The New Year is when employees are most likely to think about quitting and starting somewhere new, with almost one in five citing January as the most popular month to make a move, according to a survey by Glassdoor.
In fact, so many people think about moving jobs that the first Monday back at work in January has been dubbed “Massive Monday” in the world of recruitment - the day when record numbers of jobseekers apply for new positions.
So why is January so popular for job seekers - and how can you prepare yourself for applications beforehand?
The old cliché ‘‘New year, new job’ is still going strong,” says Graeme Jordan, a CV writer and interview coach. “I know from my business that I have seen an uptick in demand the past few years during the month of January. On one occasion I received a brand new enquiry on January 2nd, from someone very quick off the mark. It goes with the idea of a fresh start and ‘If not now, when?’”
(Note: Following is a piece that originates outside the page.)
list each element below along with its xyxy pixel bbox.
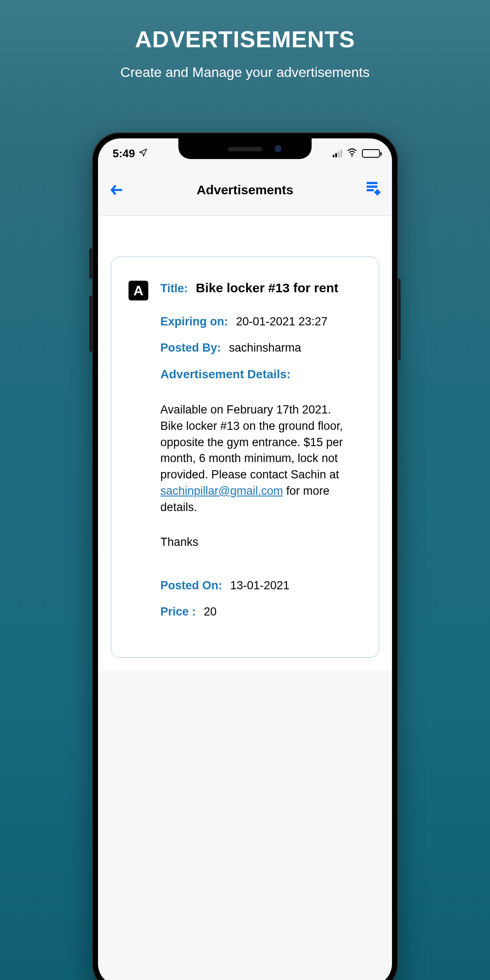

In the New Year, employers may be feeling motivated and eager to attract skilled workers. With a clearer schedule at the start of the year, they may be less likely to be tied down with deadlines and projects, making them more responsive to job applications. Job seekers are also more likely to see a wave of new job roles opening up.
Many employers are also given a new budget at the start of every year which can give candidates a better chance at finding a new job and being hired. If salary is a key reason for moving jobs, you may have better luck finding a higher-paid job in January.
With all this in mind, December is a great time to polish up your CV and update your LinkedIn. Not only will you be ready to send applications to recruiters as soon as a position opens up, but it also allows you to assess your achievements, skills and career progress so far - and decide how you want to move forwards.
“Taking time in December to update your CV can be good, if you are in the mindset of reviewing how things have gone during the year, and everything is fresh in your mind prior to the significant break,” Jordan explains.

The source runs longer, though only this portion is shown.